ヒカリビョウブ

PAPER:紙について

昔から障子紙に使用されてきた和紙は、主に楮(こうぞ)という植物を原料とし、蒸して、むいて、煮て、叩いて、よって、漉いて、干す…などといったいくつもの手間をかけて作られてきました。楮は繊維が長く絡み合う性質のため、強靭で破れにくい紙に漉き上がります。
そして、一口に障子紙と言っても、産地や製法、作り手によってその表情は様々です。
同じように見える白紙の中でもよく見ると、白さの度合い、繊維の入り方、透け感、滑らかさなどが違い、和紙にも性格があるかのように与えられる印象も違っています。 各地のいろいろな和紙の魅力にふれながら、ヒカリビョウブに合ったものを選んでいます。


小国和紙(雪晒し)
新潟県で産まれる小国和紙には、冬に雪深くなる土地柄を生かし、原料の楮を雪の上に並べて自然の力で漂白する「雪晒し」という昔ながらの情緒豊かな方法がとられています。
雪の中で日光をふんだんに浴びるせでしょうか、清らかな空気と光をまとったような瑞々しさが漂います。
ふんわりとした透明感と温かみのあるバニラ色があいまって、親しみのある雰囲気を醸し出しています。

バニラクラウド(生成雲)
破れにくさの為に…

楮の繊維がいくら強靭とはいえ、やはり破れは気になるところです。
ヒカリビョウブでは、破れ防止のために1枚1枚、天然の糊の塗布を施しています。
塗布することで紙にごく薄い透明な皮膜ができ、破れにくくなるだけでなく、毛羽立ち防止にもなり紙の表情がシャンとします。

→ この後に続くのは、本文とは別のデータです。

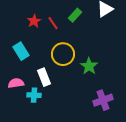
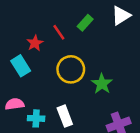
red star: (34, 21) -> (35, 43), moved
white rectangle: (44, 77) -> (65, 116), moved

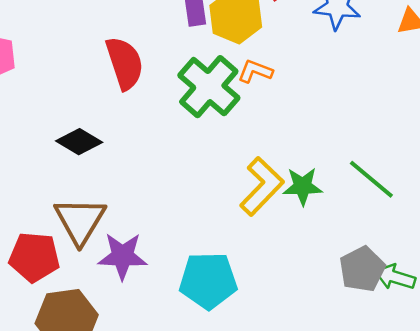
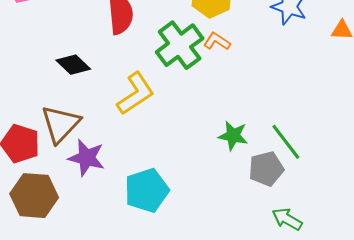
yellow L-shape: (262, 186) -> (136, 94), moved
gray pentagon: (362, 269) -> (266, 169), moved
cyan pentagon: (208, 281) -> (147, 190), turned -30

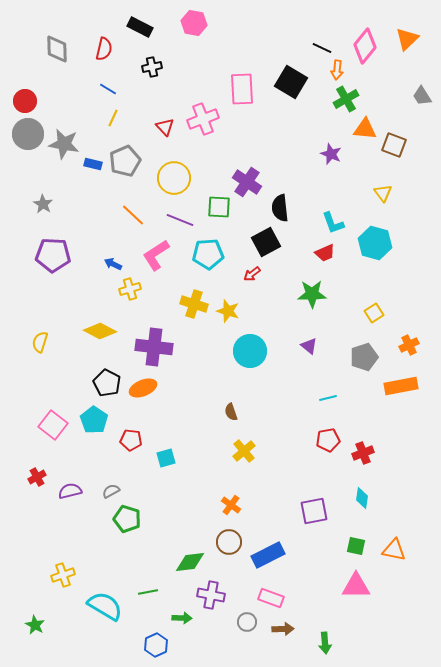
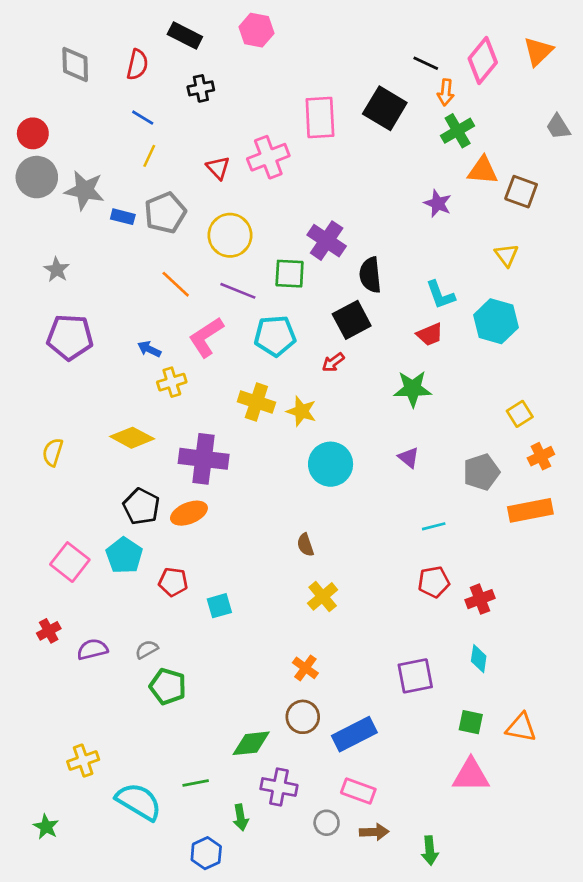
yellow square: (374, 313) -> (520, 414), moved
green arrow: (182, 618) -> (241, 817), turned 78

また、もし破れてしまうことがあった時にご自分でもできる自己メンテナンスを紹介しています。
「破れたから終わり」ではなく、いつまでも末永くお使いいただきたいと思っています。

MAINTENANCE|メンテナンスについて


紙丁番
丁番について

2枚のパネルをつなぐ丁番に、昔ながらの紙丁番を採用しました。
和紙を互い違いに貼り合わせ、パネルが360°開閉する仕掛けになっています。
また、紙と云えども2層に貼り合わせていることもあり、ちょっとのことでは破れず丈夫で、
そんなところにも先人の知恵がうかがえます。
表装紙と紙丁番を同一紙とし、シンプルな作りに仕上げました。


※和紙は自然の材料を使用していますので、同種のものでも季節や気候によって
 色目や表情が少しずつ変化します。